Odds,ends from the editors desk — Nov. 19, 2014

Well, election season is, for the most part, in the books, and I think we call all breathe a sigh of relief and get back to what we think our traditional roles in politics should be: complaining.

Well, election season is, for the most part, in the books, and I think we call all breathe a sigh of relief and get back to what we think our traditional roles in politics should be: complaining.

The old adage is, of course, “If you don’t vote, you can’t complain,” cleverly matched with the bumper sticker, “Hey, I voted for the other guy” bumper sticker. And the there’s George Carlin’s take: “I don’t think we should be governing ourselves. What we need is a king, and every now and then if the king’s not doing a good job, we kill him.”

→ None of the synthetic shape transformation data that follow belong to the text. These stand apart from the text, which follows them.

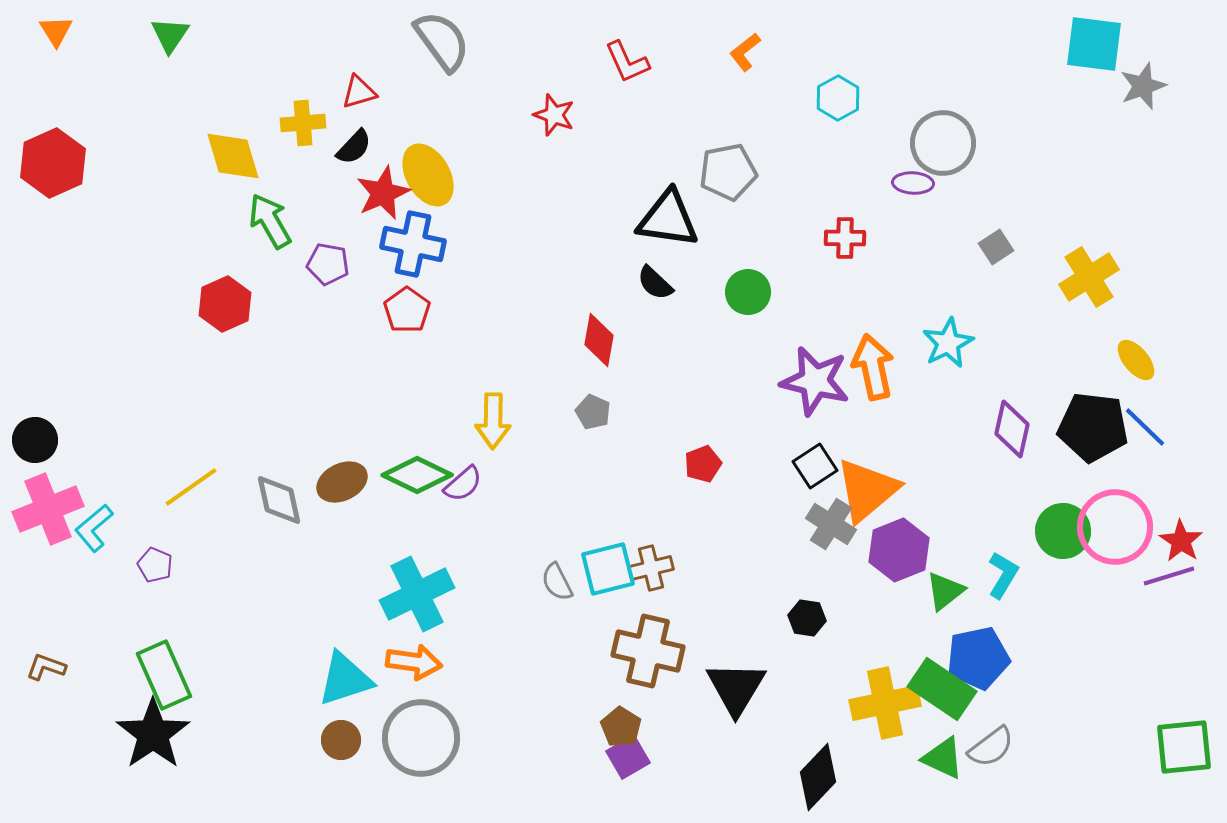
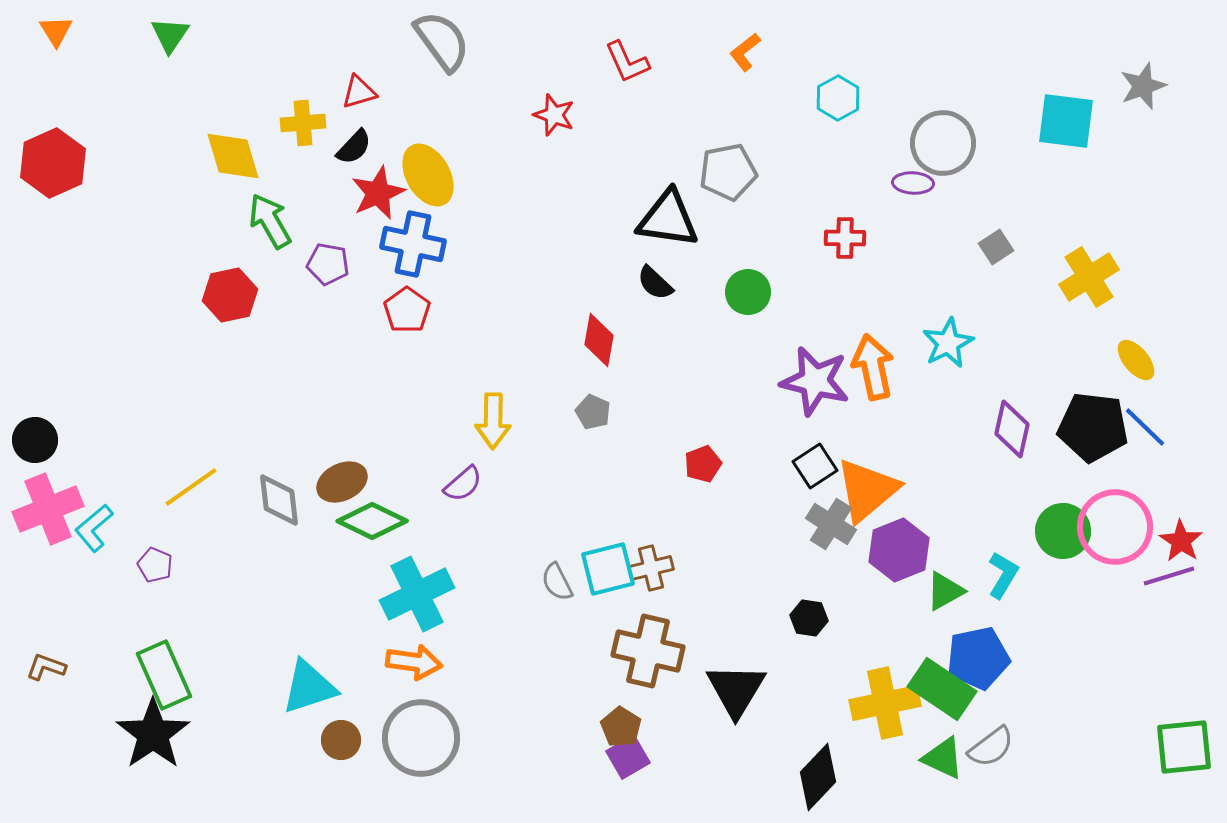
cyan square at (1094, 44): moved 28 px left, 77 px down
red star at (383, 193): moved 5 px left
red hexagon at (225, 304): moved 5 px right, 9 px up; rotated 12 degrees clockwise
green diamond at (417, 475): moved 45 px left, 46 px down
gray diamond at (279, 500): rotated 6 degrees clockwise
green triangle at (945, 591): rotated 9 degrees clockwise
black hexagon at (807, 618): moved 2 px right
cyan triangle at (345, 679): moved 36 px left, 8 px down
black triangle at (736, 688): moved 2 px down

We sure saw plenty of change in the 2014 midterms on election day. Republicans locked down their largest congressional majority since World War II. CNN noted that Nov. 4 brought some other historic firsts: Tim Scott became the first African-American from the South elected to the Senate since Reconstruction. Mia Love became the first black Republican woman elected to Congress — ever. Tom Cotton from Arkansas’ 4th District became the first Iraq war and the first Afghanistan war veteran to be elected to the Senate. Shelley Moore Capito became the first woman elected to the Senate from West Virginia while Joni Ernst became the first woman to represent Iowa in either house of Congress — and the first female combat veteran ever elected to the Senate, according to the Washington Free Beacon.

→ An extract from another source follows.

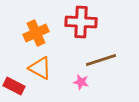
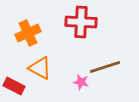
orange cross: moved 8 px left
brown line: moved 4 px right, 7 px down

The number of women in Congress will reach 100 for the first time in U.S. history.

Despite making history, just 36.3 percent of Americans cast ballots in the midterm election — the worst turnout in 72 years. In Washington, voters were a little less lethargic. The estimated 53.8 percent voter participation in our state was its lowest since 1978 — similarly an election in which no statewide public office was on the ballot.

Clallam voters (I’m proud to say) made their voices heard a bit better, to the tune of 61.8 percent. Know how many counties in our state with at least 40,000 registered voters had that kind of turnout? One.: Island County, 62.75 percent. And Jefferson County saw more than 70 percent of its 22,000 residents get out the vote. Nice job, North Olympic Peninsula.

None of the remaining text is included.